• _RECORDS SUPPLIED_:

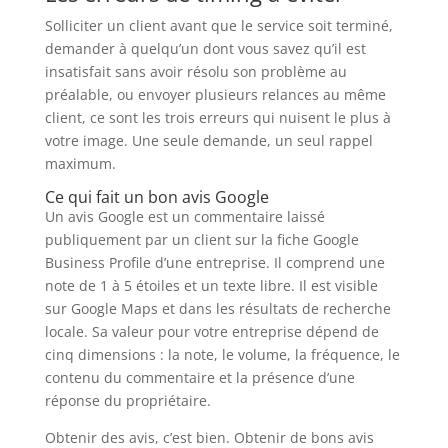
Solliciter un client avant que le service soit terminé,
demander à quelqu’un dont vous savez qu’il est
insatisfait sans avoir résolu son problème au
préalable, ou envoyer plusieurs relances au même
client, ce sont les trois erreurs qui nuisent le plus à
votre image. Une seule demande, un seul rappel
maximum.
Ce qui fait un bon avis Google
Un avis Google est un commentaire laissé
publiquement par un client sur la fiche Google
Business Profile d’une entreprise. Il comprend une
note de 1 à 5 étoiles et un texte libre. Il est visible
sur Google Maps et dans les résultats de recherche
locale. Sa valeur pour votre entreprise dépend de
cinq dimensions : la note, le volume, la fréquence, le
contenu du commentaire et la présence d’une
réponse du propriétaire.
Obtenir des avis, c’est bien. Obtenir de bons avis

• _WORK TO BE COMPLETED_: Print the records above exactly, minus pictures.

• _OUTPUT_:
Solliciter un client avant que le service soit terminé,
demander à quelqu’un dont vous savez qu’il est
insatisfait sans avoir résolu son problème au
préalable, ou envoyer plusieurs relances au même
client, ce sont les trois erreurs qui nuisent le plus à
votre image. Une seule demande, un seul rappel
maximum.
Ce qui fait un bon avis Google
Un avis Google est un commentaire laissé
publiquement par un client sur la fiche Google
Business Profile d’une entreprise. Il comprend une
note de 1 à 5 étoiles et un texte libre. Il est visible
sur Google Maps et dans les résultats de recherche
locale. Sa valeur pour votre entreprise dépend de
cinq dimensions : la note, le volume, la fréquence, le
contenu du commentaire et la présence d’une
réponse du propriétaire.
Obtenir des avis, c’est bien. Obtenir de bons avis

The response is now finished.